Harold Freedman was a Victorian freelance artist who trained under renowned muralist Napier Waller, and was subsequently responsible for many of Melbourne’s public artworks such as the spectacular mosaic Legend of Fire (Eastern Hill Fire Brigade, Melbourne) and in Canberra, a large mural depicting the history of Australian military aviation for the Australian War Memorial (AWM). However, during World War II he was a war artist attached to the RAAF War History Section, and Maintenance Work on a Beaufighter, 1945, is a fine example of his work from that period. It is also a companion to the numerous Freedman paintings held by the AWM and the State Library of Victoria.1 Once appointed, Freedman was given the honorary rank of Flight-Lieutenant2 and ‘in December 1944 … travelled to New Guinea. By February 1945, he was attached to the RAAF’s 1st Tactical Air Force, with its headquarters at Noemfoor Island.’3 Freedman demonstrated a particular empathy with the troops and many of his detailed images focus on radio operators, the telephone exchange, pilots exchanging yarns in tents, and aeroplanes under repair.

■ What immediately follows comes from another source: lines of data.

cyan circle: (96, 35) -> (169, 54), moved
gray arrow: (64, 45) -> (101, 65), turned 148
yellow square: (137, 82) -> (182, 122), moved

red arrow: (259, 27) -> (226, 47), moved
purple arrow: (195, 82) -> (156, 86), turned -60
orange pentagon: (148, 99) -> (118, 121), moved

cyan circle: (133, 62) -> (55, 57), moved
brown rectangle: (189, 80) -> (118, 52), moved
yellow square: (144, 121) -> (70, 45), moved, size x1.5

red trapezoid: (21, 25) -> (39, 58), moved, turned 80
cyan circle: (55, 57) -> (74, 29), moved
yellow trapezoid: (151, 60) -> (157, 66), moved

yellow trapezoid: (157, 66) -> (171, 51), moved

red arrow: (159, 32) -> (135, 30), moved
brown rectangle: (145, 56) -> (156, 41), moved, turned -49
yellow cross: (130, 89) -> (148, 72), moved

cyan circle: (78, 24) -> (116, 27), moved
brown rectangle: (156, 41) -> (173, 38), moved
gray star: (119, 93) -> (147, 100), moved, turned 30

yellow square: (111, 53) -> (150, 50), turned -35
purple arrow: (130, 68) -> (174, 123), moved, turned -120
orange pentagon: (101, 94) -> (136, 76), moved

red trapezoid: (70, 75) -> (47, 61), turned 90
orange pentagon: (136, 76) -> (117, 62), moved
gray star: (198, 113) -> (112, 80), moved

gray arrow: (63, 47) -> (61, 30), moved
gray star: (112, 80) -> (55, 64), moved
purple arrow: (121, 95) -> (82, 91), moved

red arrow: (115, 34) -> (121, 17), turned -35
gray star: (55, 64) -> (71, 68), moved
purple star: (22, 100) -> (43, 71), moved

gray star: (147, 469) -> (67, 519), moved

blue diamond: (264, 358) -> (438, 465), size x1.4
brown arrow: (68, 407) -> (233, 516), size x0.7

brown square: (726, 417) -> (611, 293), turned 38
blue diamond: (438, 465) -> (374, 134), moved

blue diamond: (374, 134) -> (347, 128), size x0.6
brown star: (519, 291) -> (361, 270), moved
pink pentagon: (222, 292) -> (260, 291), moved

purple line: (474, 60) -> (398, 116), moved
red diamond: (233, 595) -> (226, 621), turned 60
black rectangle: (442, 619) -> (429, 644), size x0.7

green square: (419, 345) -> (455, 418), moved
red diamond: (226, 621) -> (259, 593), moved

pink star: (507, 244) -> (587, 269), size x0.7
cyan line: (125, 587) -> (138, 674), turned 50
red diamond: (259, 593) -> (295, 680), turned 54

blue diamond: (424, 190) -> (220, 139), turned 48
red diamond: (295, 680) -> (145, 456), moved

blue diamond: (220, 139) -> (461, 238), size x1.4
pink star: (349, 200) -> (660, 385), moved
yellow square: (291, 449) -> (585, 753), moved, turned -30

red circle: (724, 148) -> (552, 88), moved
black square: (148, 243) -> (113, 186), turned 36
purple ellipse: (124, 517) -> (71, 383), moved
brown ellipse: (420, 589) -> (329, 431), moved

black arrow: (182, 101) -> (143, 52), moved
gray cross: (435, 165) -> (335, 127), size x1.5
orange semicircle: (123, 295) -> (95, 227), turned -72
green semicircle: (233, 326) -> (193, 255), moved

Maintenance Work on a Beaufighter  depicts a scene on Noemfoor Island, which had become a key location for the maintenance and repair of Allied aircraft following fierce fighting in July and August 1944. Given the island was almost directly on the Equator, it is not surprising that the mechanics are shown in various states of undress. The extreme weather conditions also made it necessary for aircraft under repair to be protected at all times and, as the painting so vividly illustrates, temporary work shelters were constructed from any scrounged material found at the base.4 Alongside the Kittyhawk and the B-24 Liberator bomber, the Beaufighter was one of the RAAF’s key weapons, a powerful killing machine memorably described by pilots as being ‘two engines closely followed by an airplane.’ The Japanese however called it the ‘Whispering Death’ such was its devastating firepower. In Servicing a Beaufighter Aircraft, two teams focus on the repairs, whilst their standing companion is a ‘type’ rather than a direct portrait, reminiscent of the larrikin soldier memorably depicted on screen during the war by Australian actor Chips Rafferty.

In 1946, an exhibition of the RAAF paintings executed by Freedman, Eric Thake and Max Newton toured all major State capitals with the catalogue’s lead image being Freedman’s Fighter Pilot. Of the forty-two works shown by the artist, thirty were oils, many of which were completed following his return to Australia. Also included was a watercolour entitled Maintenance dated February 1945, which is the source for the painting on offer here. It depicts the identical scene of aeroplane and makeshift hanger but does not include the six mechanics who appear in the final oil composition.5 At the conclusion of World War II, Freedman’s war paintings were distributed between RAAF bases and the Australian War Memorial with Maintenance Work on a Beaufighter  finding a home at RAAF Frognall, an Italianate 1880s mansion in Canterbury, Victoria, which eventually closed in 1984, selling off its collection of artwork and general paraphernalia in the process. Purchased from these sales by the then-Commanding Officer, this painting has remained in the same family’s collection ever since.

1. Freedman also painted the Cavalcade of Transport mural for the concourse at the Spencer Street (now Southern Cross) railway station in Melbourne.
2. One of Freedman’s artist companions during this period was (Flying Officer) Eric Thake.
3. Baddeley, C., ‘Harold Freedman (1915-1999)’, in Wilkins, L. (ed.), Artists in Action: from the collection of the Australian War Memorial, Thames and Hudson, Melbourne, 2003, p. 92. Noemfoor Island is near the northern tip of West Papua.
4. See RAAF war paintings, exhibition catalogue, National Gallery of Victoria, Melbourne (and touring State capitals), 1946 (text under cat.7).
5. Collection: Australian War Memorial, Canberra.